No matter how much pressure comes from the outside world, Gallant insisted Israel won't end the war in Gaza as long as Hamas has power to keep visiting terror upon the Jewish nation.

He declared, "Hamas terrorists have two options – die or surrender."

Outsiders have especially been campaigning to keep the Israeli military from attacking Rafah, a city now jammed with Palestinian refugees who fled earlier battles in the war. Rafah, though, is also the last outpost of Hamas' terrorist army.

That army consisted of 24 battalions in Gaza, each made up of about 1,000 terrorists. Gallant said of those battalions, "We have dismantled 18 of them. Now, Rafah is the next Hamas center of gravity."

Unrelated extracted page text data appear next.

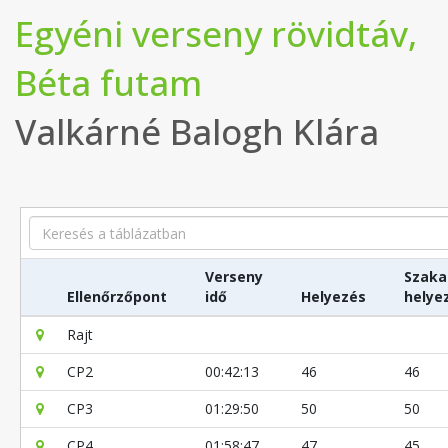
Egyéni verseny rövidtáv,
Béta futam
Valkárné Balogh Klára
Search
Verseny
Szaka
Ellenőrzőpont
idő
Helyezés
helye
Rajt
CP2
00:42:13
46
46
CP3
01:29:50
50
50
CP4
01:58:47
47
45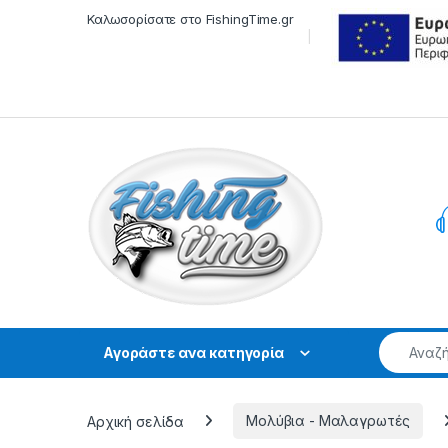
Skip to navigation
Skip to content
Καλωσορίσατε στο FishingTime.gr
Αγοράστε ανα κατηγορία
Αρχική σελίδα
Μολύβια - Μαλαγρωτές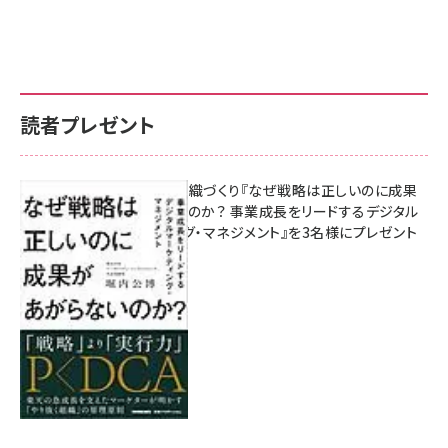
読者プレゼント
成果を生む組織づくり『なぜ戦略は正しいのに成果
があがらないのか？ 事業成長をリードするデジタル
マーケティング・マネジメント』を3名様にプレゼント
8月7日 10:00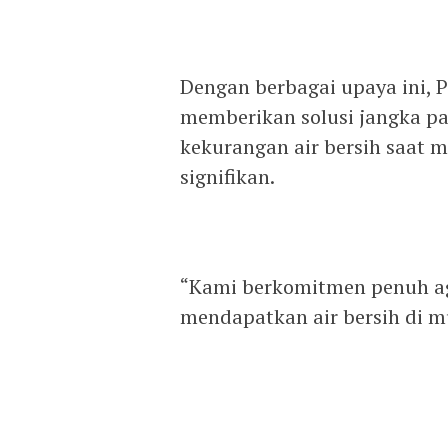
Dengan berbagai upaya ini, 
memberikan solusi jangka pa
kekurangan air bersih saat 
signifikan.
“Kami berkomitmen penuh aga
mendapatkan air bersih di 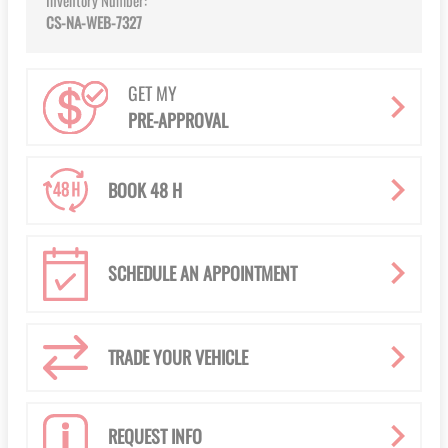
Inventory Number:
CS-NA-WEB-7327
GET MY
PRE-APPROVAL
BOOK 48 H
SCHEDULE AN APPOINTMENT
TRADE YOUR VEHICLE
REQUEST INFO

Conquering Hamas, but Not Gaza

It's estimated the Israeli military has killed or severely wounded some 20,000 Gaza-based terrorists. In those 18 battalions dismantled, on average the Israelis have killed 300 terrorists in most battalions and severely wounded 300 more, and also captured many.

Top Israeli leaders say its military must finish off Hamas because the terrorist organization is dedicated to destroying both the Jewish nation and Jewish people everywhere.

The defense minister insisted, "In order to live in this region, to ensure our future, we must achieve the goals of the war."

As for the day after the battles end in Gaza, Gallant insisted Israel isn't going to rule over it.  As he put it, "The guiding principle for the day after Hamas – neither Israel nor Hamas will be in control of Gaza."

It's assumed Palestinians will govern, but only those willing to live in peace with the Jewish nation.  Surveys suggest that's a small minority.  For instance, polling of Palestinians in Judea and Samaria – the disputed West Bank – shows at least 90 percent of them support what Hamas did on October 7th. 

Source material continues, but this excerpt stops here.